Category 7 — Structural Performance and Building Codes

Structural performance and building code compliance are foundational HSW topics for manufacturers of structural systems, foundation products, roofing, and building envelope products. Seismic requirements, wind resistance, load-bearing capacity, and building code compliance education addresses the core of HSW — the structural integrity and soundness of buildings. Manufacturers in structural product categories have natural HSW content in their product’s technical performance data and code test results.

Topic Selection by CSI Division

CSI Division Recommended HSW Topic Areas LEED Credit Connection
Division 03 — Concrete Structural performance, fire resistance, durability Materials and Resources credits
Division 04 — Masonry Fire resistance, structural performance, moisture management Materials and Resources, Energy credits
Division 06 — Wood and Plastics Fire ratings, VOC emissions, indoor air quality Materials and Resources, Indoor EQ credits
Division 07 — Thermal and Moisture Energy codes, moisture management, fire resistance Energy and Atmosphere, Materials credits
Division 08 — Openings Thermal performance, fire ratings, ADA accessibility Energy credits, Indoor EQ credits
Division 09 — Finishes VOC, HPD content, fire ratings, slip resistance Indoor EQ credits, Materials credits
Division 22 — Plumbing ADA compliance, water efficiency, material health Water Efficiency credits, Indoor EQ credits
Division 26 — Electrical Energy performance, daylighting, code compliance Energy and Atmosphere credits

Building an Effective LEED Specific Hour Course

One of the most effective strategies to create a LEED specific hour course is by conducting a LEED case study. The LEED case study can be based on an in-depth investigation of a building project. If a product was specified and widely used on a LEED Platinum or Net Zero project, this provides an excellent framework. LEED case studies with the LEED specific hour designation are the highest-performing CE courses in the industry.

Topics that make strong LEED specific hour course content include: LEED credits the building product contributes to (Materials and Resources is a great starting point; Water Efficiency for plumbing products; Indoor Environmental Quality for many interior products); HPD content and its connection to LEED v4 MR credits; and a real LEED project case study demonstrating the product’s contribution to certification.
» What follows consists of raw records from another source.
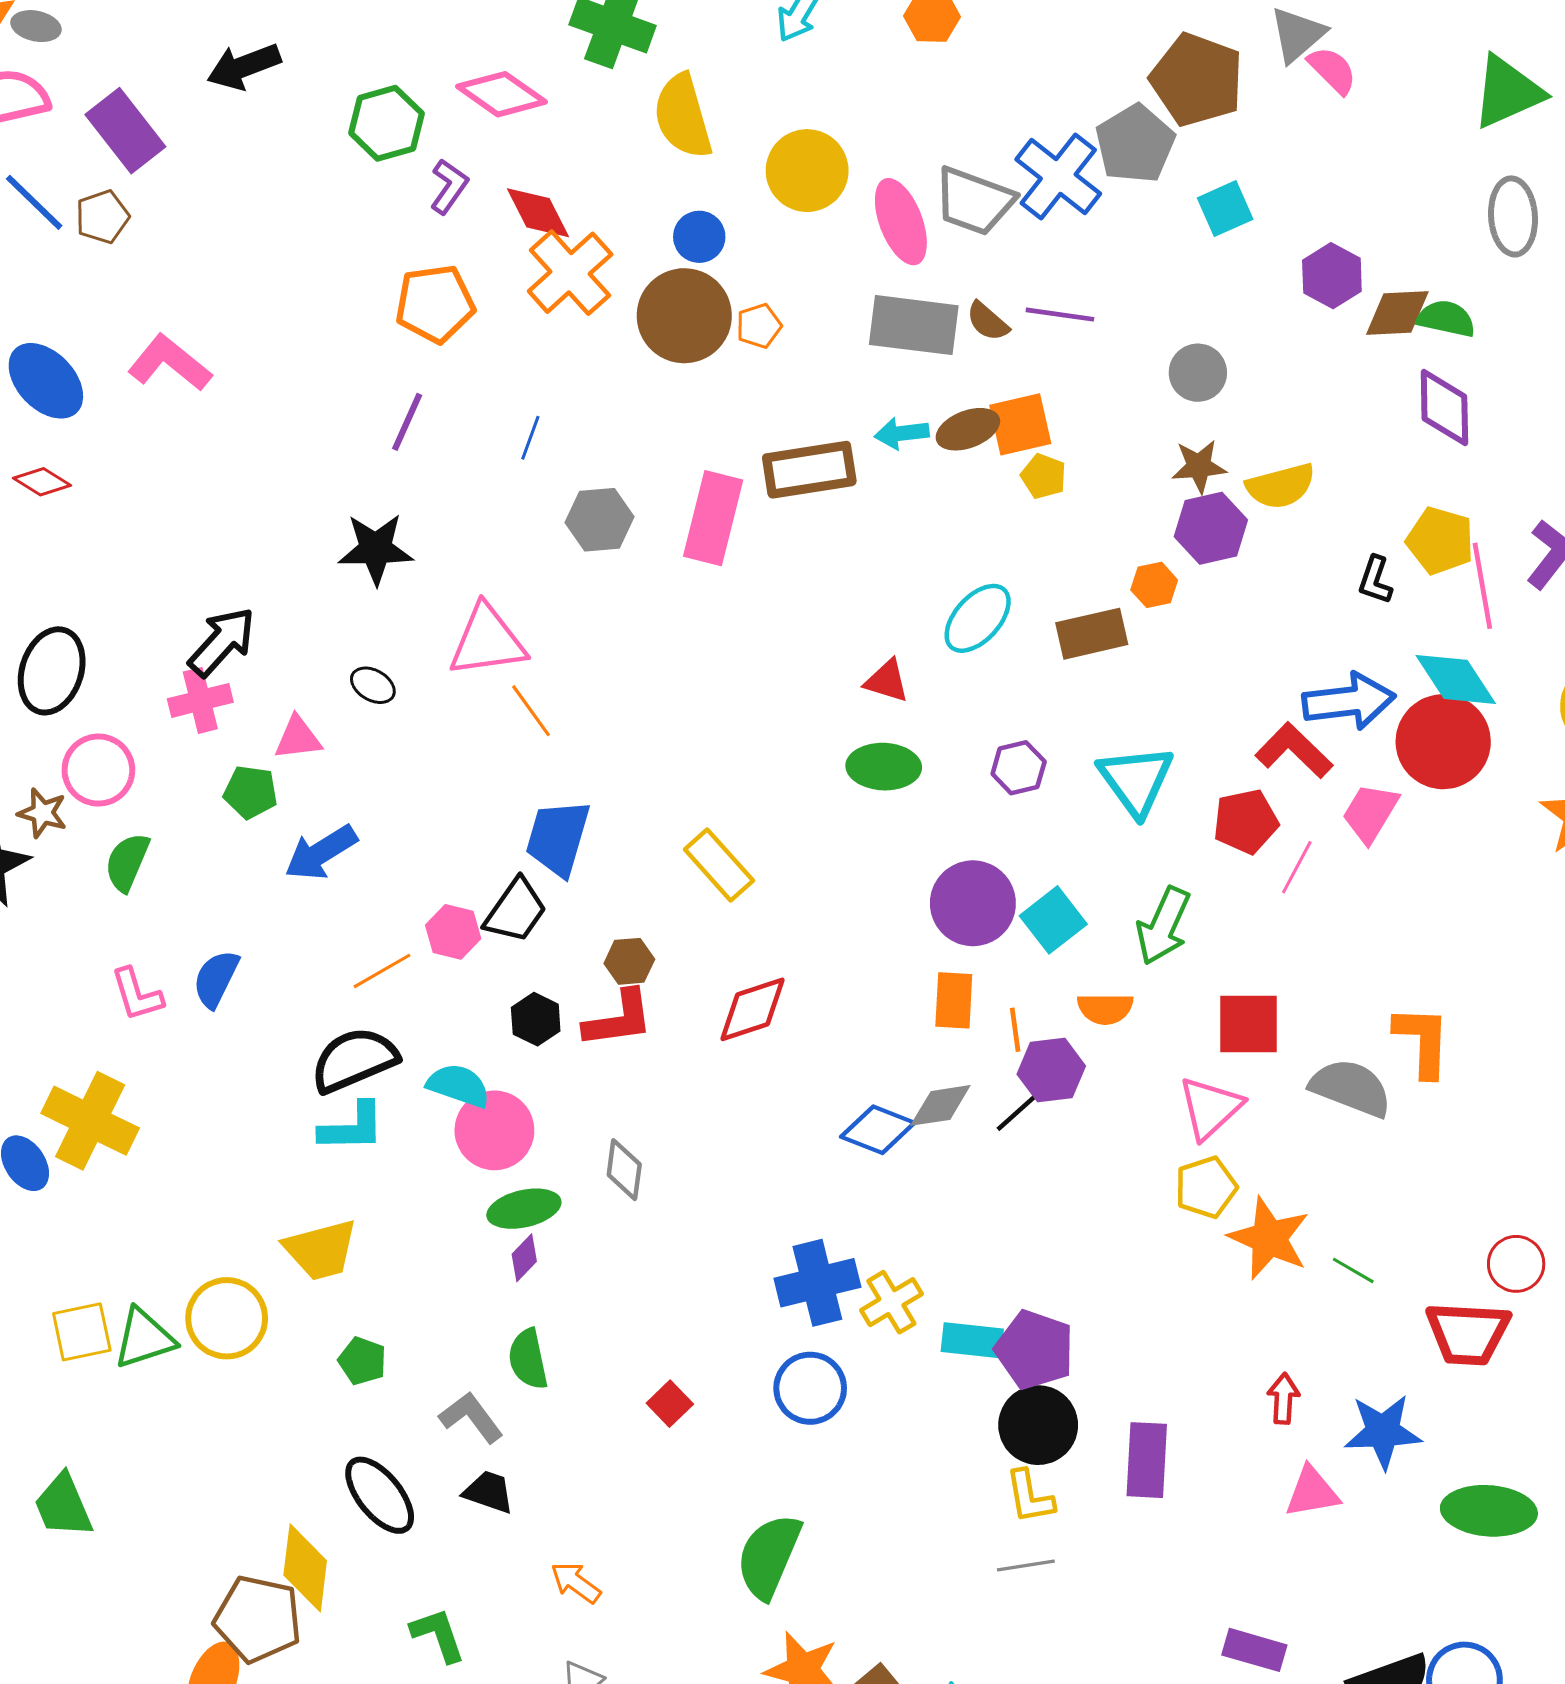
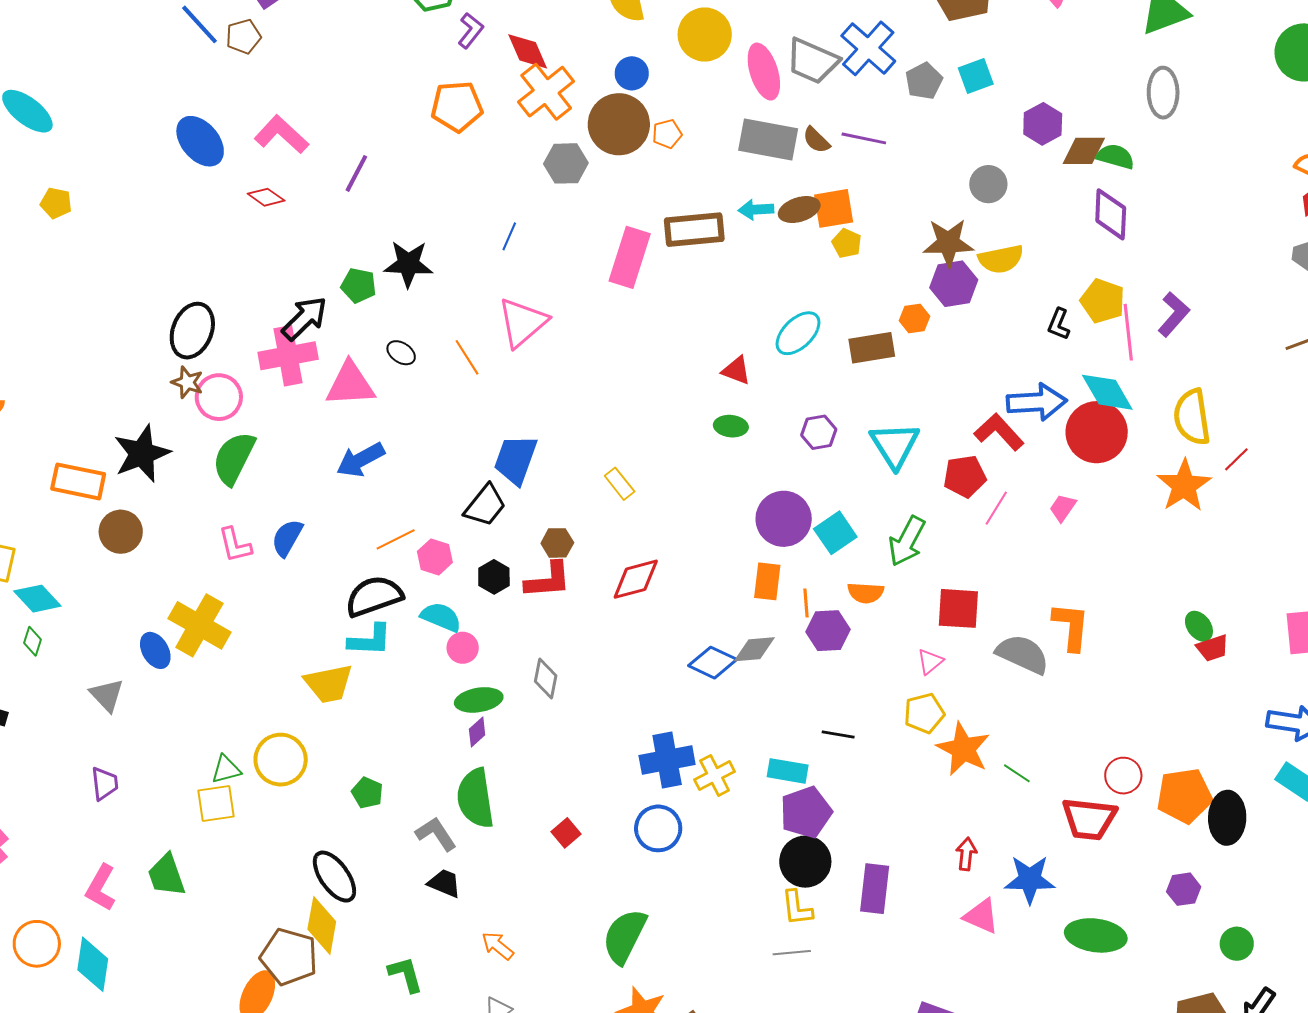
gray pentagon: (1135, 144) -> (924, 81), moved, size x0.7
gray circle: (1198, 373) -> (988, 184), moved
purple line: (407, 422) -> (356, 173), moved
blue line: (530, 438) -> (509, 236), moved
brown star: (1199, 466) -> (948, 243), size x1.4
red diamond: (42, 482) -> (266, 197), moved
gray hexagon: (600, 520) -> (566, 163), moved
pink triangle: (487, 641) -> (522, 322), moved, turned -36
pink cross: (200, 700) -> (288, 356), size x1.4
orange line: (531, 711) -> (467, 357), moved
pink triangle: (298, 738) -> (350, 384), size x1.6
green ellipse: (884, 767) -> (731, 426), size x0.7
green pentagon: (251, 792) -> (359, 285), moved
brown star: (42, 813) -> (187, 382), moved
pink trapezoid: (1370, 813) -> (1063, 508), moved, size x0.7
green semicircle: (127, 862) -> (234, 458), size x1.4
yellow rectangle: (719, 865) -> (620, 484), size x0.7
pink hexagon: (453, 932) -> (435, 557), moved
pink triangle: (1210, 1108) -> (930, 662), size x0.6
black line: (1017, 1113) -> (838, 734), moved, turned 48
pink circle: (494, 1130) -> (463, 648), size x0.6
yellow trapezoid: (321, 1250) -> (329, 684), moved
yellow square: (82, 1332) -> (216, 803), moved
green triangle: (144, 1338) -> (226, 769), size x0.7
cyan rectangle: (972, 1340) -> (788, 771), moved
purple pentagon: (1035, 1350) -> (806, 812), turned 30
green semicircle: (528, 1359) -> (475, 798), size x1.5
pink triangle: (1312, 1492) -> (981, 916), turned 30
black ellipse: (380, 1495) -> (334, 877), moved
The Copper Development Association launched a LEED specific hour course in 2012; by 2017 the five-year-old course was still averaging 250+ leads per month.
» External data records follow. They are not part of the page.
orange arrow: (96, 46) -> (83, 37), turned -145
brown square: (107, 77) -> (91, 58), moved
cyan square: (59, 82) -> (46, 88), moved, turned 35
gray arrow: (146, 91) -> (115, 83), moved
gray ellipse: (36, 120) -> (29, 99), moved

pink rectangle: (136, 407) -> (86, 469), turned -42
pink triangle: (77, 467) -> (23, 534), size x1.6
Greenwashing Topics to Avoid

Ron Blank & Associates identifies two critical mistakes manufacturers make in AIA courses: greenwashing and using wrong terminology. A building product does not award LEED points — it can contribute to LEED points. No building product is LEED certified — only buildings are LEED certified. Know the difference between an HPD and an EPD, a Declare Label and Cradle to Cradle Certification. Using wrong terminology diminishes the course’s credibility and reduces specification opportunities with the design professionals the course is intended to reach.

Course Content Requirements During the Credit Portion

Per AIA guidelines, a building product manufacturer’s course content must be unbiased, non-promotional, and generic during the credit portion. The course must be at least one hour in length. Manufacturer logos may appear only on the first and last slides. Course materials may not include proprietary product information during the credit portion. All content must serve to reinforce the stated learning objectives. Once the course ends, the manufacturer may discuss any company or product information they choose.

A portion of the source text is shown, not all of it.